131: Holiday Anxiety

Updated: Jan 3

Howdy! I struggle with anxiety, both social and the usual sort. At home, it's generally just my husband and I, the dogs, and outside of errands and the dog park, I am a homebody. My family, and the majority of my friends, live states away. All this to say I rarely talk to non-husband people, let alone many at once.


For the holiday season, I have many outings back to back, and each of them are crowded. These are all people I know and love, so I'm excited to see them, but I'm also nervous, being very out of practice, socially. There feels like a lot riding on the season because I generally only visit annually, living very far away, so the impression I leave will last for ages. Any weight gain, perceptible negativity, politics, etc, are me until next time. And wanting to be liked means sugarcoating what few opinions I mistakenly share. Because that's always the problem. I've got too many opinions and I do not keep them to myself.
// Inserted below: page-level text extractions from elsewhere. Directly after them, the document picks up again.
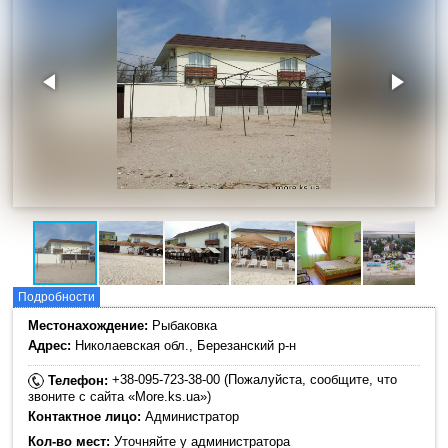
Подробности
Местонахождение:
Рыбаковка
Адрес:
Николаевская обл., Березанский р-н
+38-095-723-38-00 (Пожалуйста, сообщите, что
Телефон:
звоните с сайта «More.ks.ua»)
Контактное лицо:
Администратор
Кол-во мест:
Уточняйте у администратора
I imagine this isn't unique to me. Lots of people travel home for the holidays, and it's sadly very normal now, for folks to move away from home, then take years to properly settle in and make friends, all while working from home and therefore rarely socializing. I'm all for work-from-home, in that it cuts out expensive and time-consuming commutes, but the drawback is that we aren't making local friends at work, so we have to find social opportunities elsewhere and many simply don't.


It's still great seeing everybody and catching up on a year's worth of happenings and gossip. I think if I lived closer so that I saw my family every few months or so, there would be less pressure around the holidays. I plan to move eventually, but these things take time.


Anywho, I drop a new blog post every Monday. I hope you've enjoyed your holiday season! Toodles!